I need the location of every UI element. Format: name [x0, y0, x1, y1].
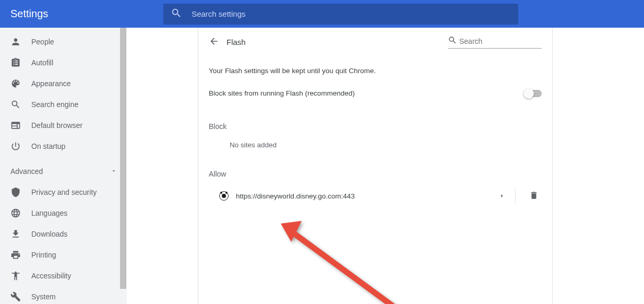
sidebar-item-label: Printing: [31, 251, 56, 259]
person-icon: [10, 37, 31, 47]
sidebar-item-default-browser[interactable]: Default browser: [0, 115, 126, 136]
power-icon: [10, 141, 31, 151]
accessibility-icon: [10, 271, 31, 281]
header-title: Settings: [10, 8, 48, 20]
main-content: Flash Your Flash settings will be kept u…: [127, 28, 644, 304]
block-flash-toggle-row: Block sites from running Flash (recommen…: [198, 75, 552, 107]
sidebar-item-label: Languages: [31, 209, 67, 217]
sidebar-item-appearance[interactable]: Appearance: [0, 73, 126, 94]
sidebar-item-label: Privacy and security: [31, 188, 97, 196]
wrench-icon: [10, 291, 31, 302]
site-details-button[interactable]: [499, 192, 515, 200]
sidebar-advanced-label: Advanced: [10, 167, 43, 176]
content-header: Flash: [198, 28, 552, 56]
header-search-box[interactable]: [163, 4, 518, 25]
search-icon: [10, 99, 31, 110]
app-header: Settings: [0, 0, 644, 28]
chevron-up-icon: [111, 167, 117, 176]
sidebar-item-search-engine[interactable]: Search engine: [0, 94, 126, 115]
sidebar-item-label: System: [31, 293, 56, 301]
sidebar-item-autofill[interactable]: Autofill: [0, 52, 126, 73]
sidebar-advanced-header[interactable]: Advanced: [0, 161, 126, 182]
sidebar-item-printing[interactable]: Printing: [0, 244, 126, 265]
sidebar-item-downloads[interactable]: Downloads: [0, 224, 126, 244]
sidebar-item-label: Autofill: [31, 59, 53, 67]
block-flash-toggle[interactable]: [524, 90, 542, 97]
sidebar-item-label: Downloads: [31, 230, 67, 238]
sidebar-item-label: People: [31, 38, 54, 46]
content-search-box[interactable]: [448, 36, 542, 49]
allow-site-row: https://disneyworld.disney.go.com:443: [198, 183, 552, 208]
sidebar-item-label: On startup: [31, 142, 65, 150]
web-icon: [10, 120, 31, 131]
back-button[interactable]: [209, 36, 219, 48]
globe-icon: [10, 208, 31, 218]
sidebar-item-accessibility[interactable]: Accessibility: [0, 265, 126, 286]
sidebar-scrollbar-thumb[interactable]: [120, 28, 126, 289]
sidebar-item-on-startup[interactable]: On startup: [0, 136, 126, 157]
sidebar-item-label: Default browser: [31, 121, 82, 130]
sidebar-item-privacy[interactable]: Privacy and security: [0, 182, 126, 203]
search-icon: [171, 7, 182, 20]
delete-site-button[interactable]: [516, 191, 542, 202]
toggle-label: Block sites from running Flash (recommen…: [209, 89, 355, 97]
sidebar-item-languages[interactable]: Languages: [0, 203, 126, 224]
clipboard-icon: [10, 57, 31, 68]
toggle-knob: [523, 88, 534, 99]
sidebar-item-label: Appearance: [31, 79, 71, 88]
block-empty-message: No sites added: [198, 136, 552, 154]
download-icon: [10, 229, 31, 239]
allow-section-header: Allow: [198, 154, 552, 183]
print-icon: [10, 250, 31, 260]
sidebar-item-label: Accessibility: [31, 272, 71, 280]
sidebar-scrollbar[interactable]: [120, 28, 126, 304]
page-title: Flash: [226, 38, 246, 46]
info-text: Your Flash settings will be kept until y…: [198, 56, 552, 75]
content-search-input[interactable]: [459, 37, 542, 45]
search-icon: [448, 36, 457, 46]
sidebar-item-system[interactable]: System: [0, 286, 126, 304]
sidebar-item-people[interactable]: People: [0, 31, 126, 52]
block-section-header: Block: [198, 107, 552, 136]
palette-icon: [10, 78, 31, 89]
shield-icon: [10, 187, 31, 197]
header-search-input[interactable]: [192, 9, 511, 18]
site-url: https://disneyworld.disney.go.com:443: [236, 192, 499, 200]
site-favicon-icon: [219, 191, 229, 201]
sidebar: People Autofill Appearance Search engine…: [0, 28, 127, 304]
sidebar-item-label: Search engine: [31, 100, 78, 109]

▬▬▬▬▬▬▬▬▬▬

EXERCISE REQUIREMENTS: From the entries above, return each line with the word "engine" in it.

ANSWER SECTION:
sidebar-item-search-engine[interactable]: Search engine: [0, 94, 126, 115]
sidebar: People Autofill Appearance Search engine…: [0, 28, 127, 304]
sidebar-item-label: Search engine: [31, 100, 78, 109]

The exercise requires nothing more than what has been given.